You should at least had:

Proof: Given n and m are real numbers. Assume n>m>0.

Do you understand what this fact is saying? It says that given any positive fraction, if you add 1 to both the numerator and denominator then this new fraction will be larger than the original one. Do you believe that this is true? Why?

 

[lookagain]

Let m,n be real numbers. Prove that if n>m>0, then m+1/n+1>m/n
This is what I did but I'm stuck on how to finish.
Proof;
Let n, m, and 0 be real numbers.

Max.Maxim, you state that is what you did, but write down for us exactly
the statement of the problem (before you even starting working on it).

 

[JeffM]

Let m,n be real numbers. Prove that if n>m>0, then m+1/n+1>m/n
This is what I did but I'm stuck on how to finish.
Proof;
Let n, m, and 0 be real numbers.

Well you really did not do anything toward solving the problem given except repeat the givens.
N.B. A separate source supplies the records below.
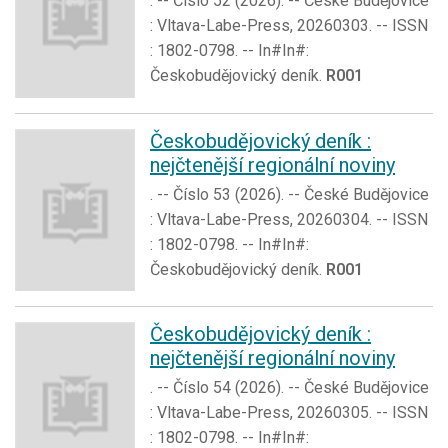
. -- Číslo 52 (2026). -- České Budějovice
: Vltava-Labe-Press, 20260303. -- ISSN
: 1802-0798. -- In#In#:
Českobudějovický deník.
R001
Českobudějovický deník :
nejčtenější regionální noviny
. -- Číslo 53 (2026). -- České Budějovice
: Vltava-Labe-Press, 20260304. -- ISSN
: 1802-0798. -- In#In#:
Českobudějovický deník.
R001
Českobudějovický deník :
nejčtenější regionální noviny
. -- Číslo 54 (2026). -- České Budějovice
: Vltava-Labe-Press, 20260305. -- ISSN
: 1802-0798. -- In#In#: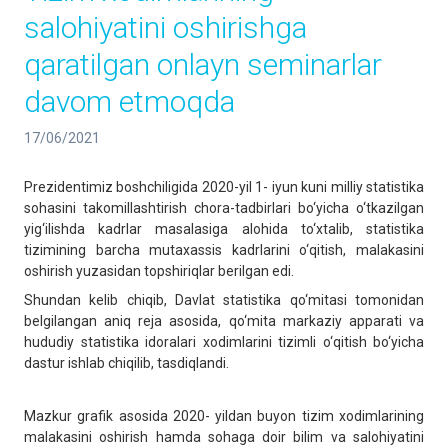
salohiyatini oshirishga
qaratilgan onlayn seminarlar
davom etmoqda
17/06/2021
Prezidentimiz boshchiligida 2020-yil 1- iyun kuni milliy statistika
sohasini takomillashtirish chora-tadbirlari bo‘yicha o‘tkazilgan
yig‘ilishda kadrlar masalasiga alohida to‘xtalib, statistika
tizimining barcha mutaxassis kadrlarini o‘qitish, malakasini
oshirish yuzasidan topshiriqlar berilgan edi.
Shundan kelib chiqib, Davlat statistika qo‘mitasi tomonidan
belgilangan aniq reja asosida, qo‘mita markaziy apparati va
hududiy statistika idoralari xodimlarini tizimli o‘qitish bo‘yicha
dastur ishlab chiqilib, tasdiqlandi.
Mazkur grafik asosida 2020- yildan buyon tizim xodimlarining
malakasini oshirish hamda sohaga doir bilim va salohiyatini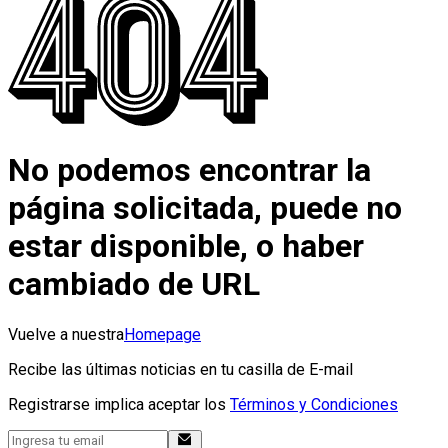
No podemos encontrar la
página solicitada, puede no
estar disponible, o haber
cambiado de URL
Vuelve a nuestra
Homepage
Recibe las últimas noticias en tu casilla de E-mail
Registrarse implica aceptar los
Términos y Condiciones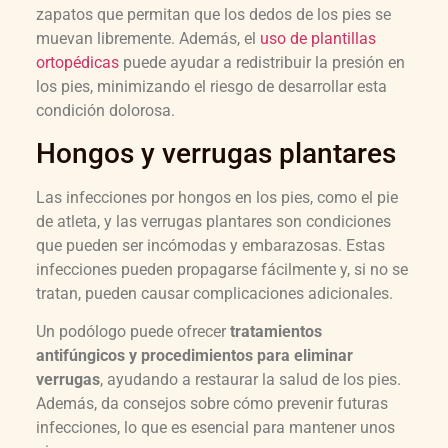
zapatos que permitan que los dedos de los pies se
muevan libremente. Además, el
uso de plantillas
ortopédicas
puede ayudar a redistribuir la presión en
los pies, minimizando el riesgo de desarrollar esta
condición dolorosa.
Hongos y verrugas plantares
Las infecciones por hongos en los pies, como el pie
de atleta, y las verrugas plantares son condiciones
que pueden ser incómodas y embarazosas. Estas
infecciones pueden propagarse fácilmente y, si no se
tratan, pueden causar complicaciones adicionales.
Un podólogo puede ofrecer
tratamientos
antifúngicos y procedimientos para eliminar
verrugas
, ayudando a restaurar la salud de los pies.
Además, da consejos sobre cómo prevenir futuras
infecciones, lo que es esencial para mantener unos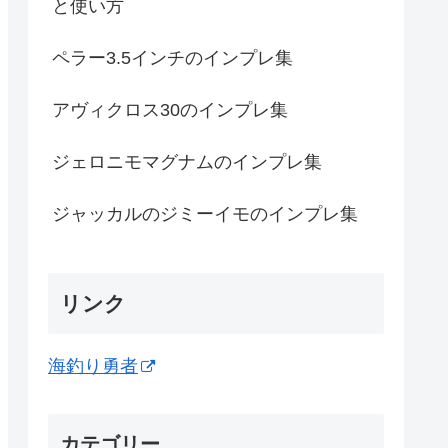
と使い方
ペラー3.5インチのインプレ集
アヴィクロス30のインプレ集
ジェロニモマグナムのインプレ集
ジャッカルのジミーイモのインプレ集
リンク
海釣り勇者
カテゴリー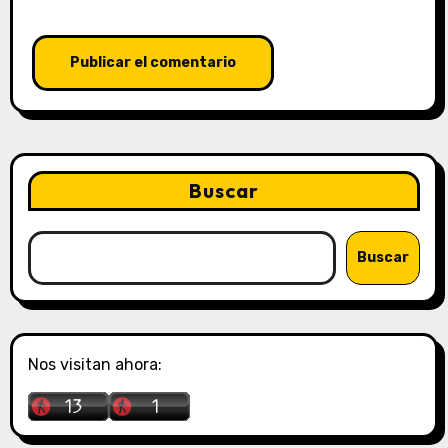
Buscar
Buscar
Nos visitan ahora: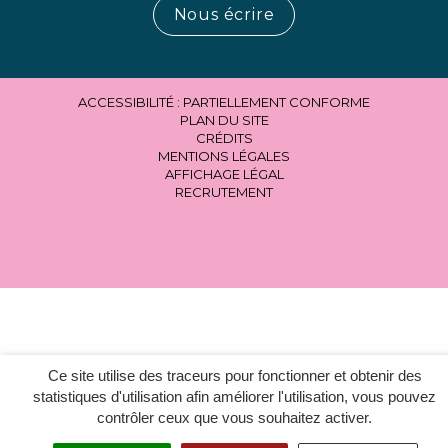
Nous écrire
ACCESSIBILITÉ : PARTIELLEMENT CONFORME
PLAN DU SITE
CRÉDITS
MENTIONS LÉGALES
AFFICHAGE LÉGAL
RECRUTEMENT
Ce site utilise des traceurs pour fonctionner et obtenir des
statistiques d'utilisation afin améliorer l'utilisation, vous pouvez
contrôler ceux que vous souhaitez activer.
One way to start is to check if what you want to prove is true.

[MATH]n = 2 \text { and } m = 1 \implies n > m > 0 \text { and } \dfrac{1 + 1}{2 + 1} = \dfrac{2}{3} > \dfrac{1}{2}[/MATH].

Sometimes doing that will give you a clue, and it will certainly stop you from wasting time on something that is blatantly untrue.

The standard way to do this sort of problem is

[MATH]n > m > 0 \text { and } x = \dfrac{m + 1}{n + 1} - \dfrac{m}{n}.[/MATH]
Now simplify and see what you can learn that may be helpful.

 

[Steven G]

I like to think of this problem the following way. Suppose you take a test where you got m questions correct out of n question (with m<n). Now your teacher gives you one more problem and you get 100% on that problem, that is you got 1/1. Since the rest of the test you had less than 100% and now you got 100% on this last unexpected problem your score had to increase. That is if 0<m<n, then m/n < (m+1)/(n+1)

 

[HallsofIvy]

Are m and n general real numbers, as you wrote, or are they required to be positive real numbers?

If they are allowed to be negative then the statement is not true! So your proof will have to use the fact that m and n are positive.